Dmitry Agapitov

   

Director
IGT Overseas

Graduate of the Geological Faculty of Lomonosov Moscow State University, candidate of geological and mineralogical sciences.

Total professional experience of 36 years. For 15 years, he held senior positions in the geological exploration services of Sibneft, Gazprom Neft, and Millhouse. Since 2015, he has been the executive director of the IGT Group, which includes several private companies engaged in geological exploration for precious and non-ferrous metals, consulting, remote sensing of the Earth, and the development of specialized software for geological exploration.

Awarded the "Deposit Pioneer" Badge.

Gives a course of lectures at the faculty of the "Higher School of Innovative Business" of Lomonosov Moscow State University.
Member of the Public Council under the Federal Agency for Subsoil Use (Rosnedra).
Member of the Eurasian Geophysical Society.


DigiTech session 2 - Smart Exploration: The Key to Unlocking Kazakhstan's Mineral Wealth
10 April 2025 / 11:30 - 13:00 | Sary Arka 2

Application of artificial intelligence algorithms at the exploration stage of geological exploration – a solution to the problem or an imitation of success?

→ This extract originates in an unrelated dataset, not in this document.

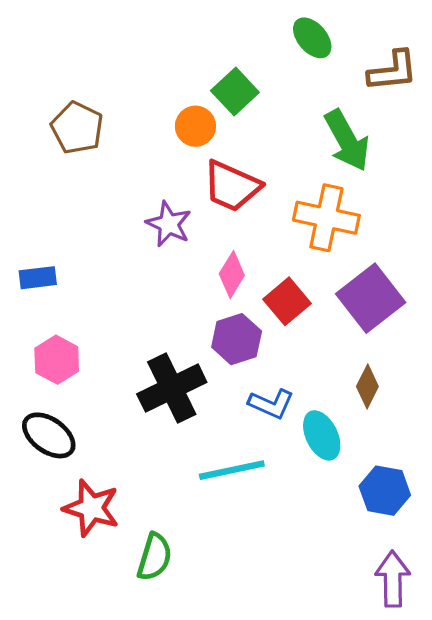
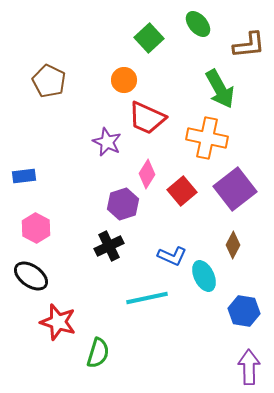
green square: (235, 92) -> (149, 38), moved
purple hexagon: (237, 339) -> (123, 204), moved
black cross: (172, 388) -> (109, 246), size x0.7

Artificial intelligence (AI) is one of the fastest growing technologies, attracting significant investments from various financial sources around the world. Undoubtedly, aggressive investment in AI is due to the possible advantages it offers: reduced costs, scalability, improved final quality of task performance, more informed decisions based on data analysis, advantages in technological developments and many other factors.

Undoubtedly, modern technological solutions are fundamentally changing approaches to obtaining and processing multi-format data obtained as a result of applying various methods of geological research. This, in turn, significantly increases the accuracy of resource forecasts and, accordingly, significantly reduces risks in geological exploration at its later stages.

It seems that the integration of deep machine learning methods into geological exploration practice should open new horizons for the interpretation of data obtained in the process of the entire complex of studies - from remote sensing methods from space to actual data obtained as a result of drilling and subsequent analytical studies. The convergence of technologies and AI in geological exploration can create a powerful synergistic effect, expanding the possibilities of identifying and evaluating new promising areas and mineral deposits, as well as increasing the degree of reliability of the forecasts obtained.

However, is this true in practice? Are our expectations too high? The cost of investment errors is too high, especially at the prospecting stage of geological exploration. Maybe the abbreviation AI does not mean artificial intelligence, but AI is just an imitation of intelligence? What are the differences in the use of AI at the geological prospecting stage and the exploration stage? Can any preferences be obtained from replacing or combining natural intelligence with artificial intelligence, and if so, what are they? Which geological specializations are most likely to disappear with the process of mass implementation of AI in geological exploration. Let's try to discuss these issues.